Now, further files received "from the criminal" are shown to contain Medibank, ahm and international student customer data.
"Given the complexity of what we have received, it is too soon to determine the full extent of the customer data that has been stolen," reported Medibank.
"As we continue to investigate the scale of this cybercrime, we expect the number of affected customers to grow as this unfolds," it added.
So far, Medibank has determined the series of files includes:
● A copy of the file received last week containing 100 ahm policy records – including personal and health claims data
● A file of a further 1,000 ahm policy records – including personal and health claims data
● Files which contain some Medibank and additional ahm and international student customer data
Medibank CEO David Koczkar said he “unreservedly apologises to our customers who have been the victims of this serious crime."
"As we continue to uncover the breadth and gravity of this crime, we recognise that these developments will be distressing for our customers, our people and the community – as it is to me," he added.
What's next for Medibank
In addition to the landmark Optus data breach, the Medibank attack was already shaping up to be one of the most significant cyber events of the year.
Now that data from its main brand is believed to be compromised, the insurance provider has its work cut out for it.

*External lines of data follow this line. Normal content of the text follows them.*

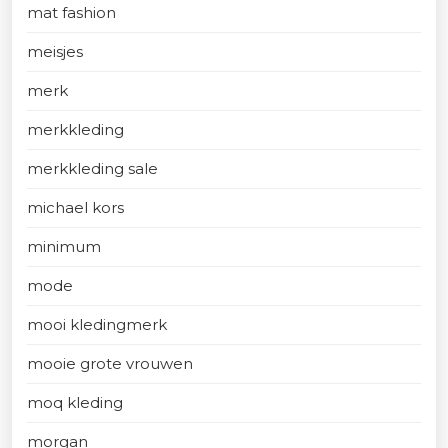
mat fashion
meisjes
merk
merkkleding
merkkleding sale
michael kors
minimum
mode
mooi kledingmerk
mooie grote vrouwen
moq kleding
morgan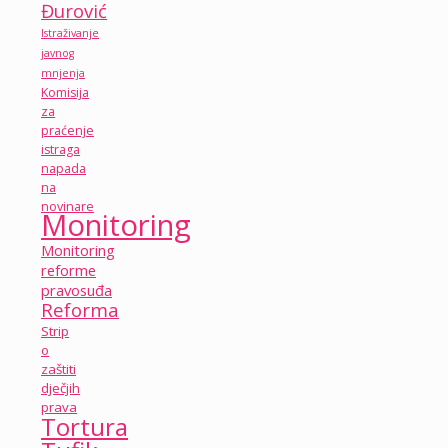
Đurović
Istraživanje
javnog
mnjenja
Komisija
za
praćenje
istraga
napada
na
novinare
Monitoring
Monitoring
reforme
pravosuđa
Reforma
Strip
o
zaštiti
dječjih
prava
Tortura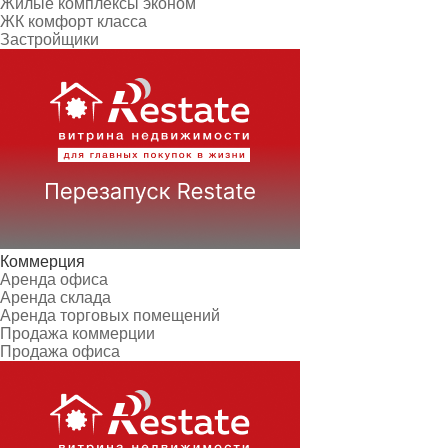
Жилые комплексы эконом
ЖК комфорт класса
Застройщики
Коммерция
Аренда офиса
Аренда склада
Аренда торговых помещений
Продажа коммерции
Продажа офиса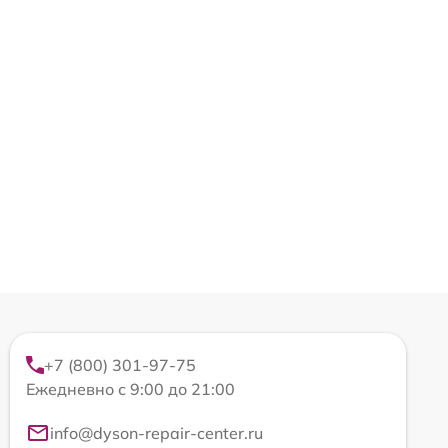
+7 (800) 301-97-75
Ежедневно с 9:00 до 21:00
info@dyson-repair-center.ru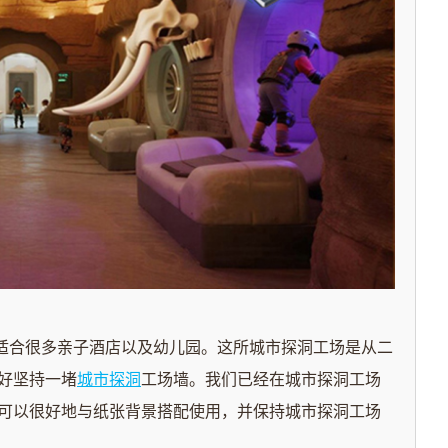
合很多亲子酒店以及幼儿园。这所城市探洞工场是从二
好坚持一堵
城市探洞
工场墙。我们已经在城市探洞工场
可以很好地与纸张背景搭配使用，并保持城市探洞工场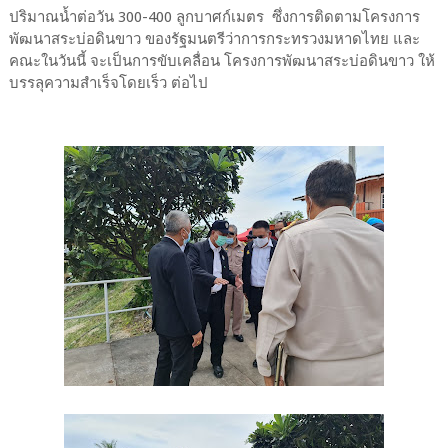
ปริมาณน้ำต่อวัน 300-400 ลูกบาศก์เมตร ซึ่งการติดตามโครงการ
พัฒนาสระบ่อดินขาว ของรัฐมนตรีว่าการกระทรวงมหาดไทย และ
คณะในวันนี้ จะเป็นการขับเคลื่อน โครงการพัฒนาสระบ่อดินขาว ให้
บรรลุความสำเร็จโดยเร็ว ต่อไป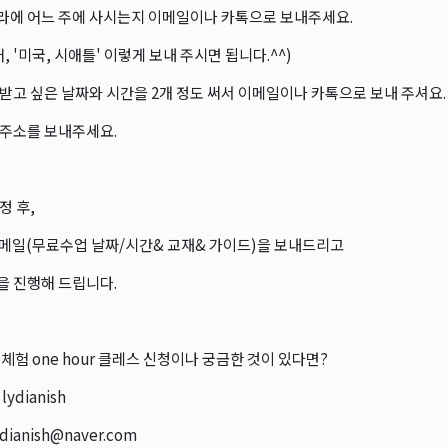
나라에 어느 주에 사시는지 이메일이나 카톡으로 보내주세요.
, '미국, 시애틀' 이렇게 보내 주시면 됩니다.^^)
을 받고 싶은 날짜와 시간을 2개 정도 써서 이메일이나 카톡으로 보내 주셔요.
일 주소를 보내주세요.
정 후,
rm 메일(무료수업 날짜/시간& 교재& 가이드)을 보내드리고
 진행해 드립니다.
료체험 one hour 클레스 신청이나 궁금한 것이 있다면?
ydianish
lydianish@naver.com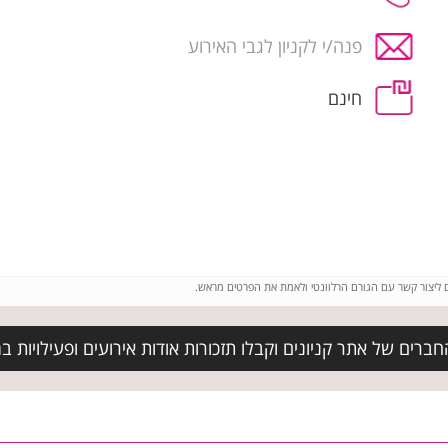
פנה/י לקניון לגבי האירוע
חינם
ם ליצור קשר עם הגורם הרלוונטי ולאמת את הפרטים מראש.
ברים של אתר קניונים וקבלו תזכורות אודות אירועים ופעילויות ב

This cyber crime event is currently subject to criminal investigation by the Australian Federal Police (AFP), for which Medibank is offering ongoing assistance.
In addition to continuing investigations and communicating the unfolding developments of this incident, Medibank is also taking a number of customer-focused measures, including a new "comprehensive customer support package"
Medibank said this will include "24/7 mental health and wellbeing support," support for "customers who are in uniquely vulnerable positions”, and access to specialist identity protection advice with IDCARE, Australia and New Zealand's national identity and cyber support service.
The IDCARE announcement is particularly noteworthy, as it has been a central resource following the Optus breach which exposed at least 2.1 million personal identification numbers.
What should customers do?
For Medibank's nearly 4 million customers, the health insurer warns to remain vigilant of "suspicious communications received via email, text or phone call."
The company said it will never contact customers in request of passwords or sensitive information, and encourages customers to utilise its cyber response hotlines via phone (for ahm customers 13 42 46, and for Medibank customers 13 23 31).
Finally, Medibank said customers can also speak to its experienced and qualified mental health professionals for advice or support around mental health.
"This is a malicious attack that has been committed by criminals with a view of causing maximum fear and damage, especially to the most vulnerable members of our community."
New normal?
Cyber Security Minister Clare O'Neil has outwardly lambasted the alleged criminals behind Medibank's data breach, labelling the possible revelation personal health information as a "dog act" against Australians.
Following the recent slew of Australian data breaches, including Optus, Telstra and Medibank, O'Neil warned cyberattacks of this nature would only increase.
"This is the new world that we live in," she said.
"We are going to be under relentless cyberattacks, essentially from here on in," she added.
In an effort to combat the onslaught of cyber crime in recent weeks, the Albanese Government has flagged a new law impacting data breach penalties, as well as expected reforms to the Privacy Act.
Senator James Paterson, who is the now Shadow Minister for Cyber Security, commented on this Medibank development, stating "Despite the company’s initial denials, customers worst fears have now been realised."
He also criticised O'Neil's response to the Medibank breach, saying, "after a slow and confused response to the Optus cyber attack, it is concerning that it took the Cyber Security Minister Clare O’Neil a week to publicly respond to the Medibank hack."
"Ms O’Neil should explain why she accepted the company’s initial denial this was serious, delaying government engagement by a week," he added.
"In a cyber attack, time is of the essence. Early engagement by the government allows the
facts to be established, data theft to potentially be disrupted, and gives customers time to
take any necessary steps to mitigate the consequences of the breach," said Paterson.
"Every day lost worsens the damage done."
Medibank continues to work alongside the AFP in investigating the incident, and has said it will begin contacting current and former customers with recommended steps following the breach.
As for those looking for updates on Medibank trading information, the company stated: "For the avoidance of doubt the voluntary suspension continues until the earlier of a release of a further announcement by Medibank and commencement of normal trading on Wednesday 26 October 2022.”